One month of bears: Sectors that sent the Nifty down

For the purpose of our analysis, we have considered the one month period from February 17, 2020 to March 16, 2020, when the selling was almost relentless.

March 17, 2020 10:01 IST | India Infoline News Service
On Friday, March 13, the positive closing on the Nifty may have been highly deceptive. On that day, the Nifty had touched the 10% lower circuit leading to a trade freeze for 45 minutes in the morning. It is a different issue that the Sensex recovered over 5000 points from the bottom. However, the underlying weakness has come back to roost on Monday, of March 16. Clearly, the sharp fall has been driven by the Chinese Coronavirus pandemic and the anticipated impact on economic growth.

Ironically, as of the third week of March, the Coronavirus casualties outside of China have exceeded the Chinese casualties. Italy, Iran, France, Spain and South Korea are the worst. With Europe becoming the new epicentre of the virus and the US and India seeing a rapid rise in the number of afflictions, the markets went into a free fall.

Data Source: NSE

Which sectors dragged the index lower?
For the purpose of our analysis, we have considered the one month period from February 17, 2020 to March 16, 2020, when the selling was almost relentless. During this period, the FIIs were sellers on all days except one. It is hard to recollect the last time the markets went into such a free fall in such a short span of time. Most of the heavyweights like Energy, Private Banks, IT and Auto lost value in the last one month at par with the Nifty. For the energy sector, it was a clear oil play. With Brent Crude getting close to $30/bbl, the oil heavyweights like ONGC, OIL and RIL took deep cuts. The energy story could have been worse if BPCL had not saved the day. IT index reacted in panic to the sharp slowdown in the US while auto was a clear loser in the China slowdown. Even private banks lost heavily with the heavyweights reacting negatively to the slowdown and to the Yes Bank fiasco.

And, some sectors did worse than the Nifty
There are no prizes for guessing. Metals and PSBs did worse than the Nifty. Metals reacted to a sharp fall in price of most base metals on the LME and fears that Chinese demand could slow. PSBs had to put up with a double whammy. On the one hand, the slowdown raised the spectre of NPAs rising once again. Secondly, the markets were not too pleased with SBI bailing out Yes Bank considering SBI itself has a mountain of NPAs to contend with.

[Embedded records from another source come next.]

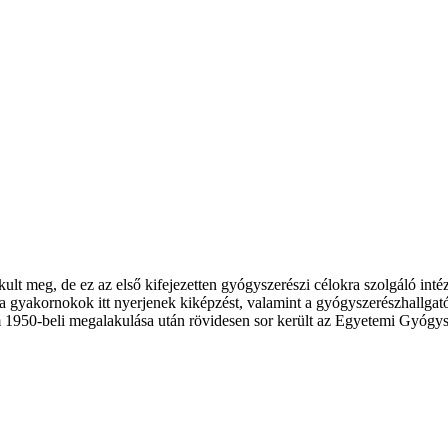
 meg, de ez az első kifejezetten gyógyszerészi célokra szolgáló intézm
a gyakornokok itt nyerjenek kiképzést, valamint a gyógyszerészhallgat
 1950-beli megalakulása után rövidesen sor került az Egyetemi Gyógysze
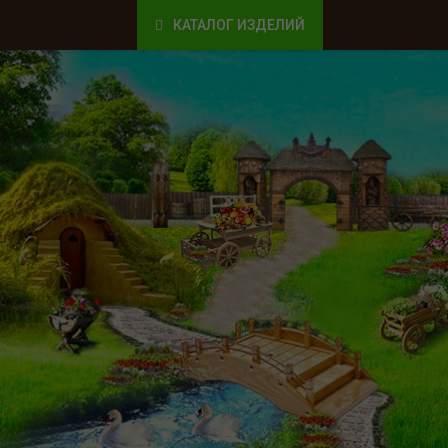
КАТАЛОГ ИЗДЕЛИЙ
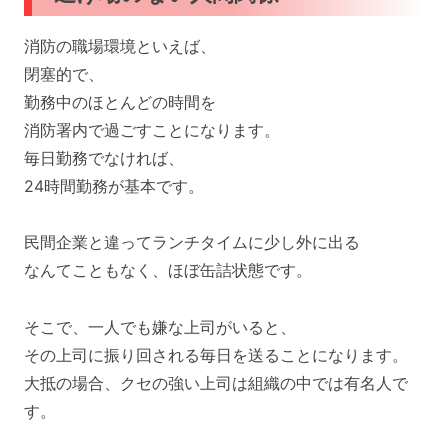
消防の職場環境といえば、
閉塞的で、
勤務中のほとんどの時間を
消防署内で過ごすことになります。
毎日勤務でなければ、
24時間勤務が基本です。
民間企業と違ってランチタイムに少し外に出る
なんてこともなく、ほぼ缶詰状態です。
そこで、一人でも嫌な上司がいると、
その上司に振り回される毎日を送ることになります。
大抵の場合、クセの強い上司は組織の中では有名人で
す。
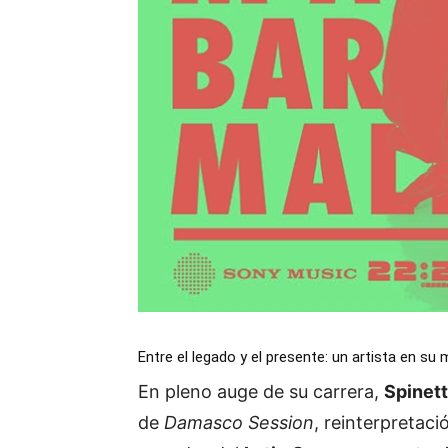
Entre el legado y el presente: un artista en su
En pleno auge de su carrera,
Spinet
de
Damasco Session
, reinterpretac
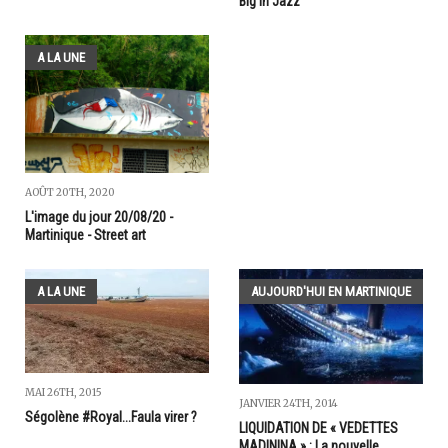
Big In Jazz"
A LA UNE
AOÛT 20TH, 2020
L'image du jour 20/08/20 -
Martinique - Street art
A LA UNE
AUJOURD'HUI EN MARTINIQUE
MAI 26TH, 2015
JANVIER 24TH, 2014
Ségolène #Royal...Faula virer ?
LIQUIDATION DE « VEDETTES
MADININA » : La nouvelle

Even realty took a hit but we shall not dwell too much on them considering their limited weight.

But, some sectors managed to better the Nifty
There were 3 sectors that clearly outperformed the Nifty. OK, here is a caveat. All of them gave negative returns. In fact, on 13th March when the Nifty touched lower circuit after a gap of almost 12 years, all the sectoral indices touched a 52-week low. That is a rare event that you don’t get to see normally. But coming back to the sectors that did better, MNCs and FMCG were hardly surprising but pharma was certainly a surprise. FMCG stocks also came under pressure on slowdown concerns due to the shutdown. But with a robust online platform at play, FMCG companies may not really take a hit on sales. Pharma was the surprise package. It benefited from the expectation that the supply chain disruption in China would open the floodgates for Indian pharma companies manufacturing APIs (active pharma ingredients). Also, any global pandemic is normally seen as positive for pharma stocks.

Large caps, Mid Caps, Small Caps; they all cracked
Between February 17, 2020  and March 16, 2020, if you look at the market, there was little to choose between the large caps and the mid caps. Check the table below.
Nifty 50 Index Nifty Mid Cap Index Nifty Small Cap Index
-23.65% -24.77% -27.33%
Data Source: NSE

Ideally, one can argue that weak oil prices should be positive for mid caps but that would work more in the medium term. In the midst of panic, it is a combination of margin positions hitting the stops and stocks getting unwound. That explains why the mid caps and the small caps have also taken a hit. When more than 70% of the stocks hit lower circuits, you can be sure that few will come out clean.

What is the road going ahead? Two things could change the scenario. Firstly, the dividends of cheap oil and a stable rupee will soon be evident in the cost structures of companies. That will be a positive feature. Secondly, the massive infusion of liquidity by central banks and the world getting back to 0% rates should hopefully revive the story in equities. In a sense, that could be a repeat of what happened after 2009.